Problem to work on: Give every line of the material back exactly, images removed.

Provided data:
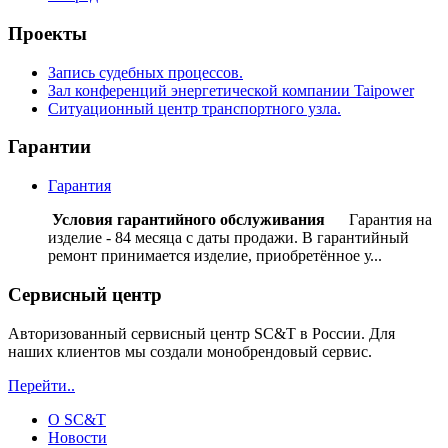
Проекты
Запись судебных процессов.
Зал конференций энергетической компании Taipower
Ситуационный центр транспортного узла.
Гарантии
Гарантия
Условия гарантийного обслуживания
Гарантия на
изделие - 84 месяца с даты продажи. В гарантийный
ремонт принимается изделие, приобретённое у...
Сервисный центр
Авторизованный сервисный центр SC&T в России. Для
наших клиентов мы создали монобрендовый сервис.
Перейти..
О SC&T
Новости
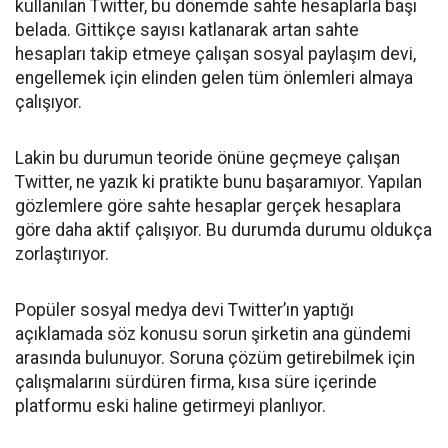
kullanılan Twitter, bu dönemde sahte hesaplarla başı
belada. Gittikçe sayısı katlanarak artan sahte
hesapları takip etmeye çalışan sosyal paylaşım devi,
engellemek için elinden gelen tüm önlemleri almaya
çalışıyor.
Lakin bu durumun teoride önüne geçmeye çalışan
Twitter, ne yazık ki pratikte bunu başaramıyor. Yapılan
gözlemlere göre sahte hesaplar gerçek hesaplara
göre daha aktif çalışıyor. Bu durumda durumu oldukça
zorlaştırıyor.
Popüler sosyal medya devi Twitter’ın yaptığı
açıklamada söz konusu sorun şirketin ana gündemi
arasında bulunuyor. Soruna çözüm getirebilmek için
çalışmalarını sürdüren firma, kısa süre içerinde
platformu eski haline getirmeyi planlıyor.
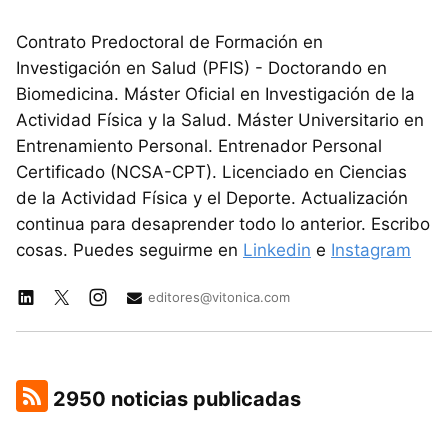
Contrato Predoctoral de Formación en
Investigación en Salud (PFIS) - Doctorando en
Biomedicina. Máster Oficial en Investigación de la
Actividad Física y la Salud. Máster Universitario en
Entrenamiento Personal. Entrenador Personal
Certificado (NCSA-CPT). Licenciado en Ciencias
de la Actividad Física y el Deporte. Actualización
continua para desaprender todo lo anterior. Escribo
cosas. Puedes seguirme en
Linkedin
e
Instagram
editores@vitonica.com
2950 noticias publicadas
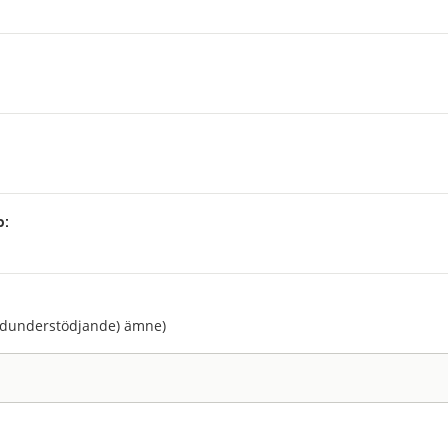
p:
:
ndunderstödjande) ämne)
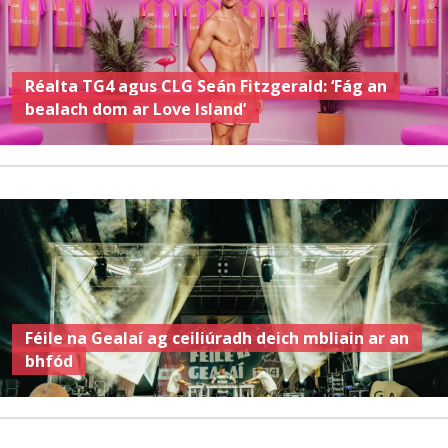
Réalta TG4 agus CLG Seán Fitzgerald: ‘Fág an
bealach dom ar Love Island’
Féile na Gealaí ag ceiliúradh deich mbliain ar an
bhfód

Task solution:
Проекты
Запись судебных процессов.
Зал конференций энергетической компании Taipower
Ситуационный центр транспортного узла.
Гарантии
Гарантия
Условия гарантийного обслуживания
Гарантия на
изделие - 84 месяца с даты продажи. В гарантийный
ремонт принимается изделие, приобретённое у...
Сервисный центр
Авторизованный сервисный центр SC&T в России. Для
наших клиентов мы создали монобрендовый сервис.
Перейти..
О SC&T
Новости
kullanılan Twitter, bu dönemde sahte hesaplarla başı
belada. Gittikçe sayısı katlanarak artan sahte
hesapları takip etmeye çalışan sosyal paylaşım devi,
engellemek için elinden gelen tüm önlemleri almaya
çalışıyor.
Lakin bu durumun teoride önüne geçmeye çalışan
Twitter, ne yazık ki pratikte bunu başaramıyor. Yapılan
gözlemlere göre sahte hesaplar gerçek hesaplara
göre daha aktif çalışıyor. Bu durumda durumu oldukça
zorlaştırıyor.
Popüler sosyal medya devi Twitter’ın yaptığı
açıklamada söz konusu sorun şirketin ana gündemi
arasında bulunuyor. Soruna çözüm getirebilmek için
çalışmalarını sürdüren firma, kısa süre içerinde
platformu eski haline getirmeyi planlıyor.
Contrato Predoctoral de Formación en
Investigación en Salud (PFIS) - Doctorando en
Biomedicina. Máster Oficial en Investigación de la
Actividad Física y la Salud. Máster Universitario en
Entrenamiento Personal. Entrenador Personal
Certificado (NCSA-CPT). Licenciado en Ciencias
de la Actividad Física y el Deporte. Actualización
continua para desaprender todo lo anterior. Escribo
cosas. Puedes seguirme en
Linkedin
e
Instagram
editores@vitonica.com
2950 noticias publicadas
p:
:
ndunderstödjande) ämne)
Réalta TG4 agus CLG Seán Fitzgerald: ‘Fág an
bealach dom ar Love Island’
Féile na Gealaí ag ceiliúradh deich mbliain ar an
bhfód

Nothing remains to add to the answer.